The answer begins with a peculiar contraption that Samuel designed in 1994: a portable printing studio, built of bellows from two 8-by-10 view cameras and surgical tubing, and powered by Samuel's own breath. With his portable gadget, he travels the world making aquatints, a variety of printmaking that involves etching a copper plate with an acid wash, and so-called because the resulting prints resemble watercolors. The portable studio, Samuel told me, "gave me the freedom to be able to work with artists in their own studios." He's not the artist but the instigator, the technician whose magic box can draw an artist into a medium he or she has never explored before. 

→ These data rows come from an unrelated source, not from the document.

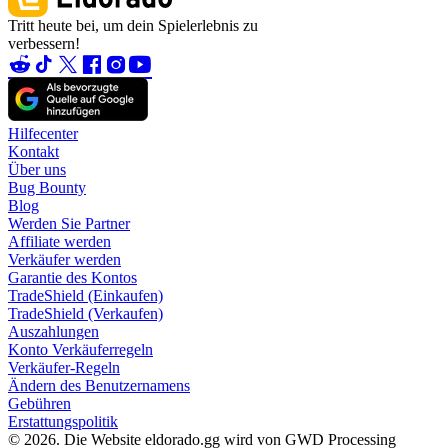
Tritt heute bei, um dein Spielerlebnis zu
verbessern!
Hilfecenter
Kontakt
Über uns
Bug Bounty
Blog
Werden Sie Partner
Affiliate werden
Verkäufer werden
Garantie des Kontos
TradeShield (Einkaufen)
TradeShield (Verkaufen)
Auszahlungen
Konto Verkäuferregeln
Verkäufer-Regeln
Ändern des Benutzernamens
Gebühren
Erstattungspolitik
© 2026. Die Website eldorado.gg wird von GWD Processing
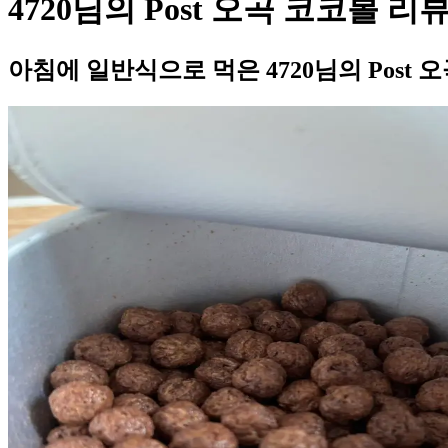
4720님의 Post 오곡 코코볼 리
아침에 일반식으로 먹은 4720님의 Post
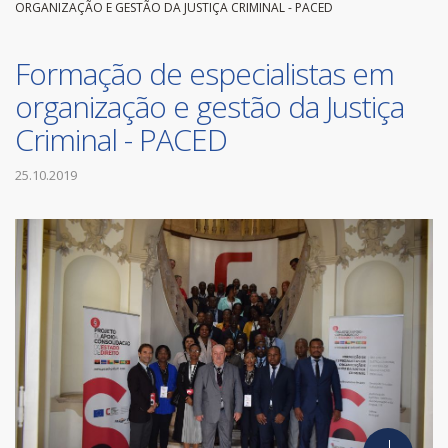
ORGANIZAÇÃO E GESTÃO DA JUSTIÇA CRIMINAL - PACED
Formação de especialistas em
organização e gestão da Justiça
Criminal - PACED
25.10.2019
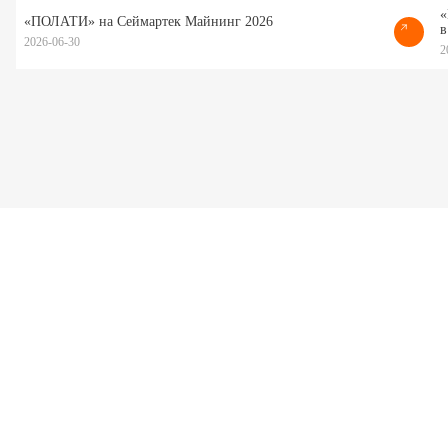
«
«ПОЛАТИ» на Сеймартек Майнинг 2026
в
2026-06-30
2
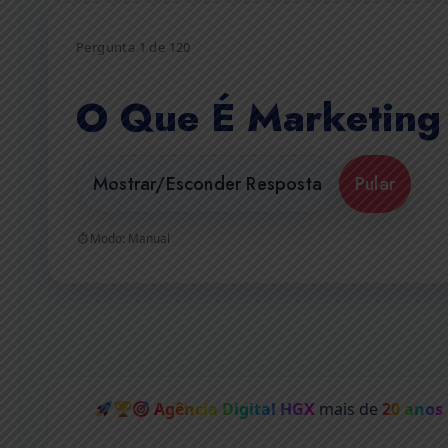
Pergunta 1 de 120
O Que É Marketing 
Mostrar/Esconder Resposta
Pular
Modo: Manual
Agência Digital HGX
mais de
20 anos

The exhibit, Print/Out, is a major retrospective of the last two decades of print art -- a medium that is at its core about "replication," the duplication of a work, whether on an inked-up letter press or a laser-jet printer. The works of the exhibit serve to remind us that replication is not a child of the digital age. While "copy" and "paste" may be the most basic of computer tricks, their analog names did not come out of nowhere. Printmaking has always been about art that can be replicated -- and the manipulation that makes each iteration new.

All three of Samuels' Print/Out pieces are collaborations: "Spirit Cooking" with performance artist Marina Abramović, an untitled work with Gert and Uwe Tobias, and "Coyote Stories," a project with painter Chris Burden featuring delicate prints of objects -- knives, potato chips, a wallet -- that illustrate a series of handwritten stories. Samuel explains how the portable studio works in the video below.

In some ways, Samuel's collaboration with Burden, "Coyote Stories," perfectly encapsulates the across-centuries reach of Samuel's work. The piece is a series of stories about Burden's encounters with coyotes in southern California. Samuel initially thought they would print the stories from letterpress, so he had one of the stories typeset. Burden thought the print looked "too mechanical." He wanted to write it out by hand.

The resulting prints *look* like etchings -- a 600-year-old technique -- but they are print-outs of digital scans of stories handwritten on a legal notepad.

The trick was that for Samuel to print the stories from an etching, Burden would have to write the stories by hand on an etching plate *backwards* because the process flips the impression. Burden was unsatisfied with his backwards handwriting -- it didn't look sufficiently natural -- he wanted to write it on legal pad and use that. How would Samuel make it look like a print? His solution was to take Burden's handwritten stories, scan them into Photoshop, and print them out onto a Japanese paper known as surface Gampi.

But something was still missing: When an artist prints from an etching plate, the paper takes on the imprint of the plate's beveled border. So once Samuel had printed the legal-pad scans, he took a blank legal-pad-sized copper plate, and ran each print through the press with the plate, giving them the beveled marks of an etching. The resulting prints *look* like etchings -- a 600-year-old technique -- but they are print-outs of digital scans of stories handwritten on a legal notepad.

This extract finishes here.